[EM] Student government - what voting system to recommend?

Michael Poole mdpoole at troilus.org
Mon Apr 23 20:01:07 PDT 2007


Abd ul-Rahman Lomax writes:

> At 05:53 PM 4/23/2007, Juho wrote:
>>Political elections are typically competitive. Polls are typically
>>less competitive. Voting on which family size Pizza (of several good
>>ones) to buy for the family today may well be a quite non-competitive
>>election.
>
> That's true. And one might ask why. Certainly it's understandable in 
> a family. But it is also understandable in any functional 
> neighborhood or community organization.

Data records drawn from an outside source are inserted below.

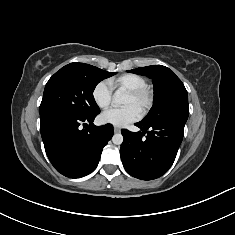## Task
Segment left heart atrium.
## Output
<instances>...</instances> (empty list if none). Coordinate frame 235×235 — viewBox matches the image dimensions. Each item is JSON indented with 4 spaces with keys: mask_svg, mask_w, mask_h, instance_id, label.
Listing matches in <instances>:
<instances>
[{
    "mask_svg": "<svg viewBox=\"0 0 235 235\" xmlns=\"http://www.w3.org/2000/svg\"><path fill=\"white\" fill-rule=\"evenodd\" d=\"M140 117V111L133 105L110 108L101 115V119L104 123L118 127H123L132 122H135Z\"/></svg>",
    "mask_w": 235,
    "mask_h": 235,
    "instance_id": "1",
    "label": "left heart atrium"
}]
</instances>
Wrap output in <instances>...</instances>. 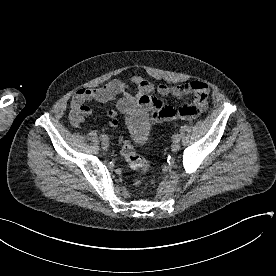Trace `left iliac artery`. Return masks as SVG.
<instances>
[{
	"mask_svg": "<svg viewBox=\"0 0 276 276\" xmlns=\"http://www.w3.org/2000/svg\"><path fill=\"white\" fill-rule=\"evenodd\" d=\"M173 140H177V141H180V134H175L174 136H173Z\"/></svg>",
	"mask_w": 276,
	"mask_h": 276,
	"instance_id": "44dca946",
	"label": "left iliac artery"
}]
</instances>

Why does this 
> "non-competitiveness" break down, and under what conditions?

It generally breaks down when a voter no longer has a strong enough
personal connection to a large enough fraction of the others involved.
That threshold varies from person to person, and probably from time to
time and from subject to subject.

The same kind of breakdown happens in many online interactions: it is
easy for a person to be extremely rude to someone whom he has never
met, especially if the audience does not contain many people whose
opinions of him are important to him.

A similar breakdown is well-documented in mob behavior, where the
actions of an individual may be quite different when he is anonymous
than when he is known or memorable to the victims of his behavior.

There will always be some people whose behavior is consistently
honest, repulsive, or whatever else, but a large majority of people
are swayed by peer pressure -- even the potential or imaginary kinds.